Der automatische Notruf ist ein Sicherheitsfeature – doch mit der zugrunde liegenden Mobilfunktechnik kann das Auto auch ganz andere Daten übermitteln. Diese Technik hat das Potenzial, den Aftermarket zu verändern.

Der E-Call soll die Zeit, bis der Rettungsdienst eintrifft, um bis zu 50 Prozent verkürzen.
Der E-Call soll die Zeit, bis der Rettungsdienst eintrifft, um bis zu 50 Prozent verkürzen.
(Bild: Milano Medien GmbH)

Seit dem 31. März 2018 müssen neu homologierte Fahrzeugmodelle ein automatisches Notrufsystem besitzen, den sogenannten E-Call (Emergency-Call). Dieses sendet im Fall eines Crashs automatisch oder per Knopfdruck ein Notsignal an die zuständige Leitstelle und verringert so die Zeit bis zum Eintreffen der Rettungskräfte. Der E-Call soll laut EU jährlich bis zu 2.500 Leben retten, weil die Verunfallten schneller Hilfe bekommen.

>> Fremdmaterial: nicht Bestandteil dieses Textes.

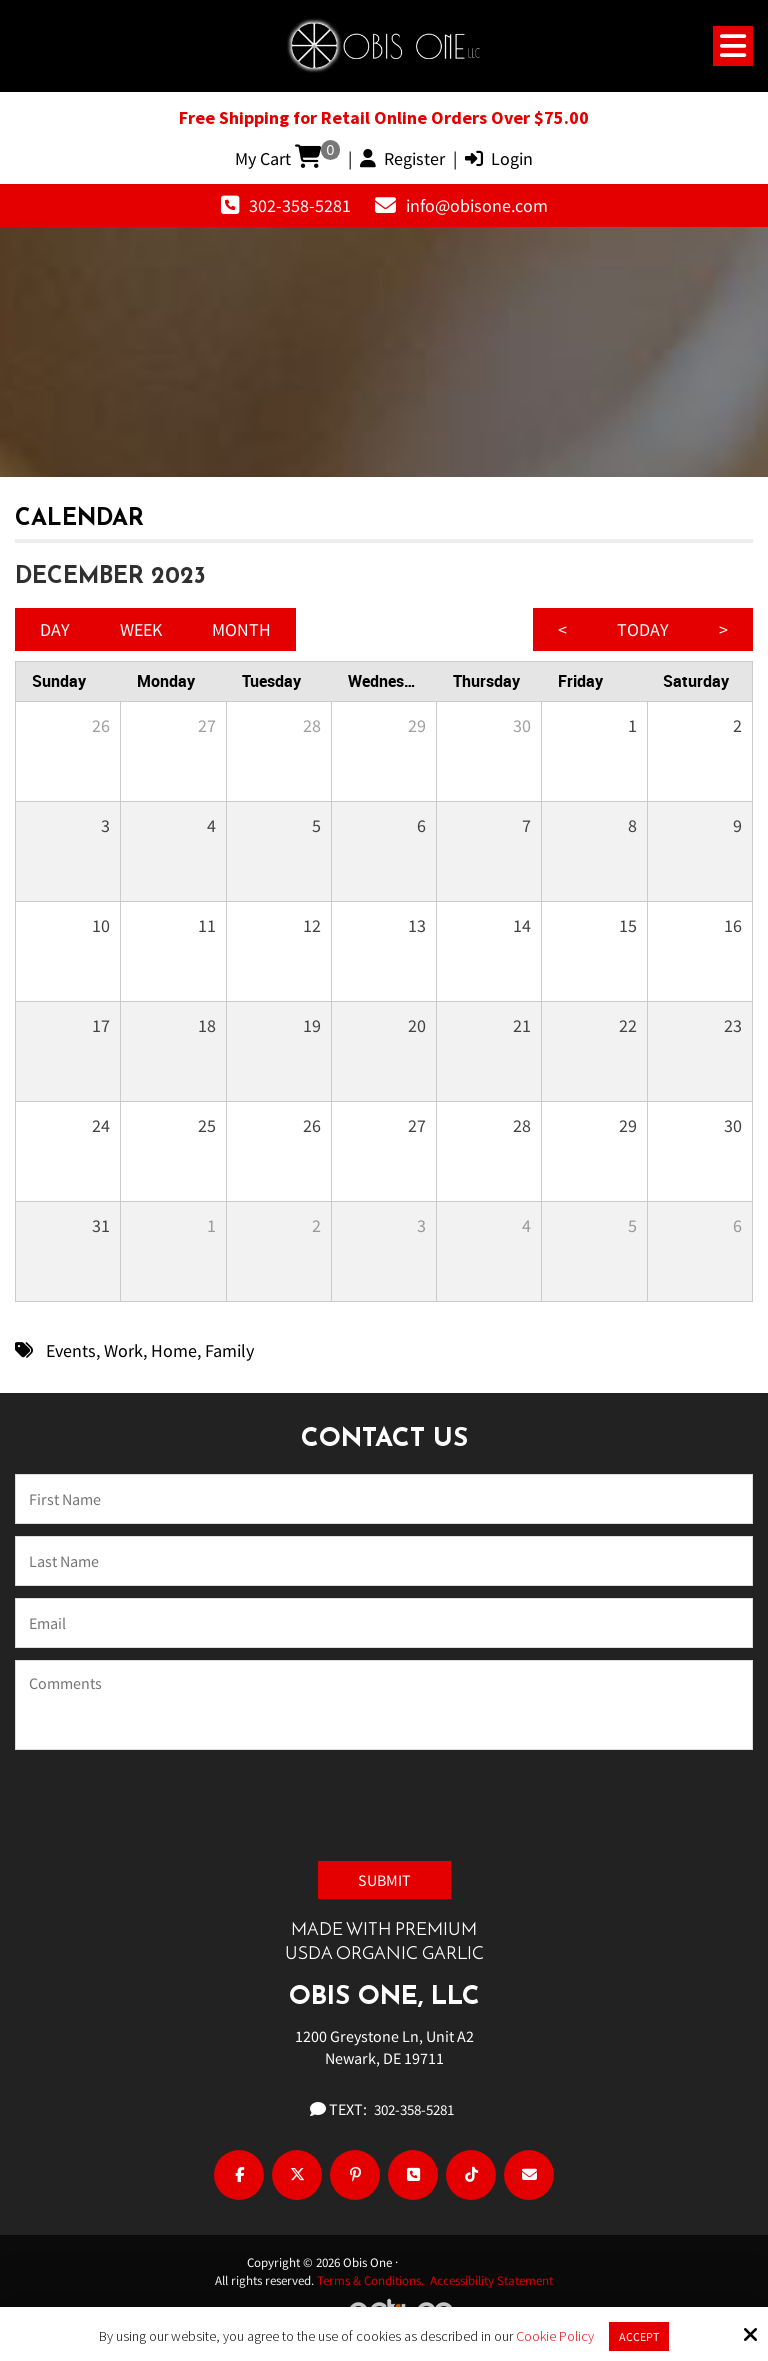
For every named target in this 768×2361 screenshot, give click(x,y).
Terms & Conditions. (373, 2280)
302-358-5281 (300, 205)
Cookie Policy (555, 2336)
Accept (639, 2336)
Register (402, 158)
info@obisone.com (477, 205)
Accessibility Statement (491, 2280)
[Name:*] (384, 1499)
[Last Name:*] (384, 1561)
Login (499, 158)
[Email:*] (384, 1623)
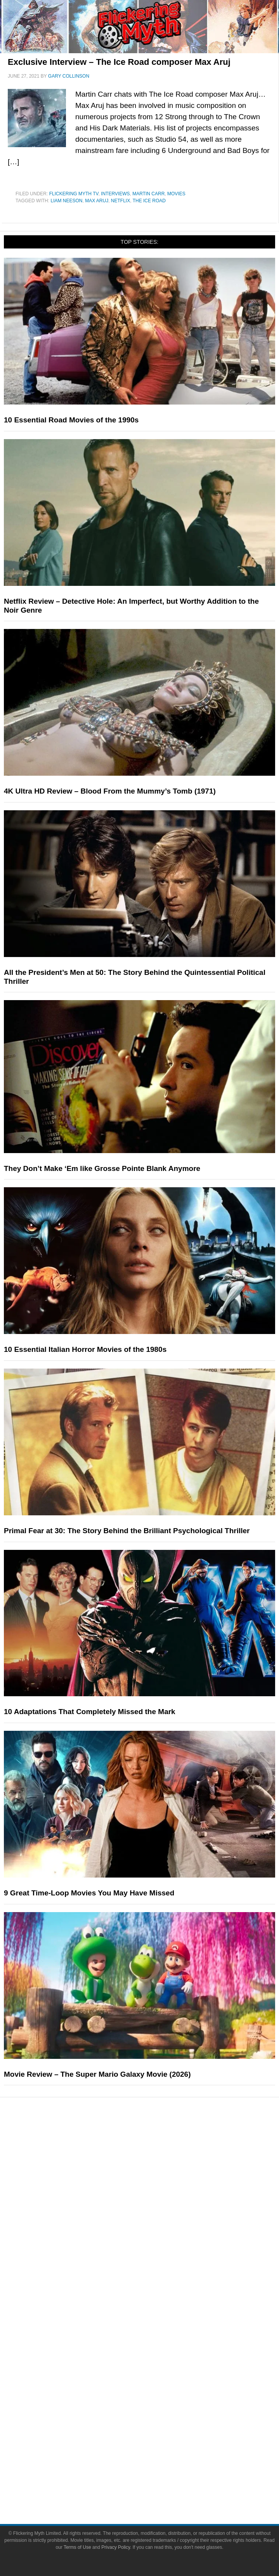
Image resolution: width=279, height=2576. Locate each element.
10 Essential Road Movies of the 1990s (71, 420)
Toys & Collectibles (155, 2208)
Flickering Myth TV (74, 193)
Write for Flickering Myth (154, 2340)
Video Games (155, 2195)
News (155, 2233)
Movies (176, 193)
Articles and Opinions (155, 2260)
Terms (155, 2460)
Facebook (155, 2378)
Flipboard (155, 2419)
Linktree (155, 2446)
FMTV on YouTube (155, 2301)
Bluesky (155, 2432)
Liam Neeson (66, 200)
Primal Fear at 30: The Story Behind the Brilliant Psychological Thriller (127, 1531)
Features (155, 2222)
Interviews (115, 193)
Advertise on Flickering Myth (155, 2353)
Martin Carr (148, 193)
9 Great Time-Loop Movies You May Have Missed (89, 1893)
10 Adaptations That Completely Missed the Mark (89, 1711)
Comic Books (155, 2181)
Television (155, 2168)
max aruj (96, 200)
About (155, 2315)
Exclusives (155, 2288)
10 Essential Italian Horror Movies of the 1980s (85, 1349)
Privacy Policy (155, 2484)
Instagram (155, 2405)
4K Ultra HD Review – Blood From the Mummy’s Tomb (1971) (110, 791)
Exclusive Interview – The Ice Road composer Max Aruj (119, 62)
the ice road (149, 200)
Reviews (155, 2247)
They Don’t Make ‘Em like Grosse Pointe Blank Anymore (102, 1168)
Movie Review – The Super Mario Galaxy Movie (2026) (97, 2074)
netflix (120, 200)
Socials (155, 2367)
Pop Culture (154, 2143)
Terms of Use (155, 2471)
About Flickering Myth (155, 2326)
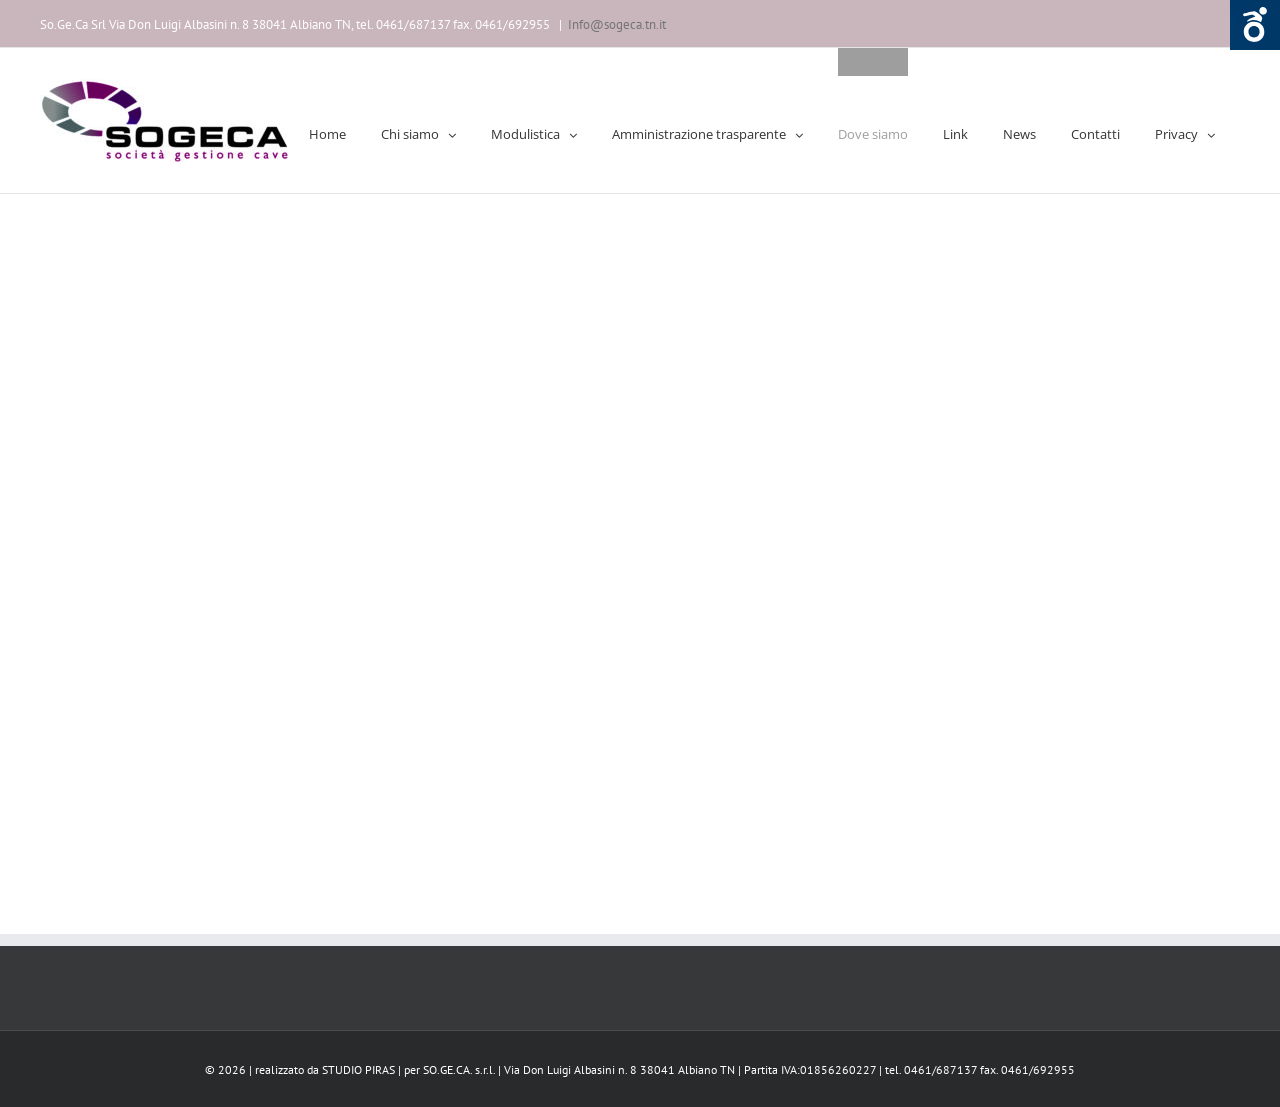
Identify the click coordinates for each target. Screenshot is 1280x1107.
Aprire (1255, 25)
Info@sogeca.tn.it (617, 24)
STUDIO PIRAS (358, 1069)
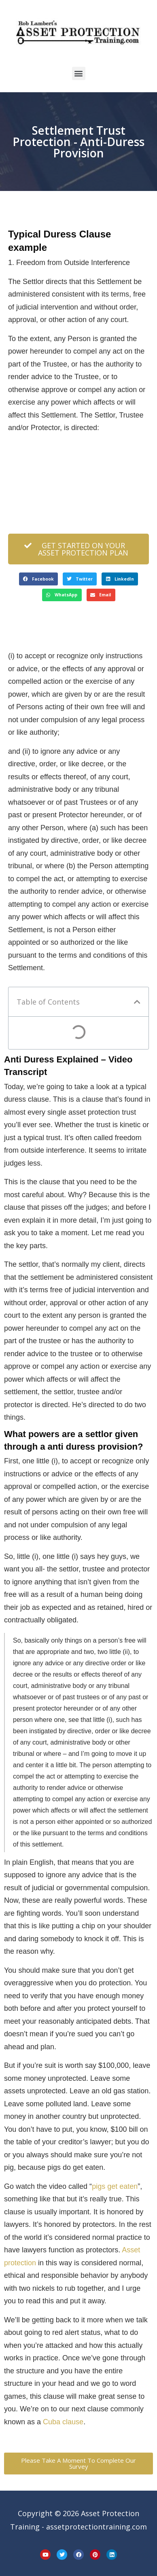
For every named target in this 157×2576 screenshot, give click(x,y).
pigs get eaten (115, 2186)
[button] (78, 73)
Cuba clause (63, 2422)
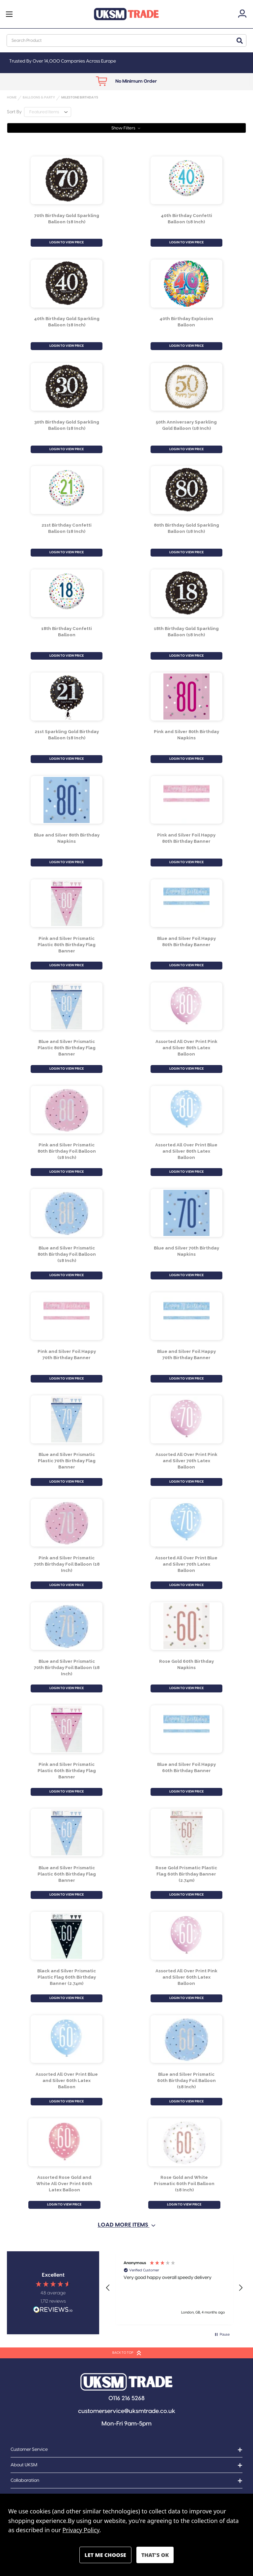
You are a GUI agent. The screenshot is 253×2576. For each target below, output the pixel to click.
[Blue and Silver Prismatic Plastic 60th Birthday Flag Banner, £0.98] (67, 1832)
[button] (126, 128)
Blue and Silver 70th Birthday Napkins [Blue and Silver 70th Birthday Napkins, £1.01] (186, 1251)
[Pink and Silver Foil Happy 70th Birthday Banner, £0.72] (67, 1316)
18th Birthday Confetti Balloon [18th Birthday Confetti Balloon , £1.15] (66, 631)
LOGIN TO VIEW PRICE (66, 242)
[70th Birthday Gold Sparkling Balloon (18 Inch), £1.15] (67, 180)
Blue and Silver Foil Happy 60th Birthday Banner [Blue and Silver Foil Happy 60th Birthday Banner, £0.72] (186, 1767)
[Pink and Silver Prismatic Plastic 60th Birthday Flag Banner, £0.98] (67, 1729)
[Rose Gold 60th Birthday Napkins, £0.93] (187, 1626)
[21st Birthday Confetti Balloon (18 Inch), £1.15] (67, 490)
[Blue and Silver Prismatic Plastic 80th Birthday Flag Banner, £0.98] (67, 1006)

Bis eine größere Zahl von Automobilen automatische Notrufe sendet, wird es aber noch eine Weile dauern. Denn die EU-Kommission hat in der EU-VO 2015/758 keinen Termin festgelegt, zu dem alle Neufahrzeuge mit dem E-Call ausgerüstet sein müssen. Nur bei Modellwechseln wird das System also zwangsweise eingeführt. Die Aussagen der Autohersteller (siehe Kasten) zeigen, dass nur bei einer Minderheit heute schon E-Call-Autos im Programm sind. Nach Berechnungen der Gesamtverbands der deutschen Versicherungswirtschaft wird es fast ein Jahrzehnt dauern, bis auch nur die Hälfte aller Autos mit dem automatischen Notrufsystem ausgestattet ist. Eine flächendeckende Verbreitung ist nicht vor dem Jahr 2035 zu erwarten.